In summary, the proposed approach contributes to a better understanding of federated databases and text data (myPersonality dataset) by extracting new association rules through Apriori-like algorithms and named entity recognition (NER). The developed platform has the following three major strengths: (1) the overall WINFRA system provides advanced analysis on a federation system through SPARQL queries; (2) The newly extracted semantic association rules improve knowledge graph representation by providing new facts (RDF triples) for graph completion; (3) the overall WINFRA provides an open-access to serve social science on myPersonality and help researchers to interact with social data in an anonymous and federated way. Besides, the task of semantic association rules is sensitive to the Named Entity Recognition task. Extracting relevant entities leads to interesting semantic transactions that can be used by the association rules pipeline to extract semantic association rules (the accuracy of semantic rules task depends on the accuracy of the NER task). For instance, the platform supports many tasks, among them data exploration, association rules, data clustering, classification based association rules, and semantic association rules from text data for knowledge graph completion as well as advanced data analysis. The platform is built on top of myPersonality Facebook dataset to answer some research questions and address particular use cases such as privacy-concern analysis, personality traits, sentiment analysis, and association rules-based sentiment analysis. This could be very useful and beneficial for social science researchers [2] who want to explore the myPersonality dataset and use SPARQL queries to query social data from WINFRA endpoint.

6. Conclusions

In this paper, we have developed WINFRA, a comprehensive open-access platform for semantic web data, and advanced analytics. It is a SPARQL query based visualizer for heterogeneous data sources (i.e., myPersonality), which allows users to conduct interactive advanced data analytics over heterogeneous data sources.
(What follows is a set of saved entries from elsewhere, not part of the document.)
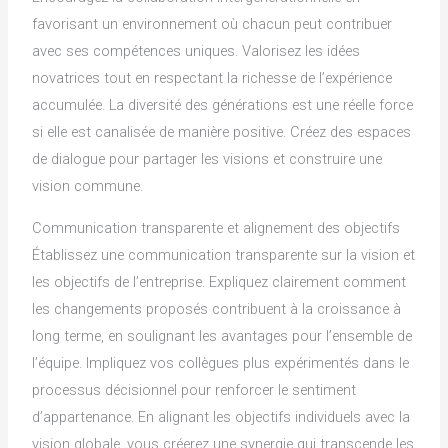
favorisant un environnement où chacun peut contribuer
avec ses compétences uniques. Valorisez les idées
novatrices tout en respectant la richesse de l’expérience
accumulée. La diversité des générations est une réelle force
si elle est canalisée de manière positive. Créez des espaces
de dialogue pour partager les visions et construire une
vision commune.
Communication transparente et alignement des objectifs
Établissez une communication transparente sur la vision et
les objectifs de l’entreprise. Expliquez clairement comment
les changements proposés contribuent à la croissance à
long terme, en soulignant les avantages pour l’ensemble de
l’équipe. Impliquez vos collègues plus expérimentés dans le
processus décisionnel pour renforcer le sentiment
d’appartenance. En alignant les objectifs individuels avec la
vision globale, vous créerez une synergie qui transcende les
Besides, to solve the issue that the existing approaches focus on triple (Subject, Predicate, Object) to generate semantic association rules (SAR) and ignore text data, we proposed a new approach to extract SAR from text data and construct semantic association rules. We applied this approach to myPersonality data (i.e., FB Posts) to process the status of different users and extract entities used by the mining step to generate new semantic association rules that can be used to improve RDF data and generate new facts for knowledge base completion and Knowledge graph (KG) representation.

In future work, we would like to propose more techniques to tackle ethical issue and privacy-guarantees of sensitive data by introducing federated learning. Furthermore, upload and index external data directly in the platform for specific use cases.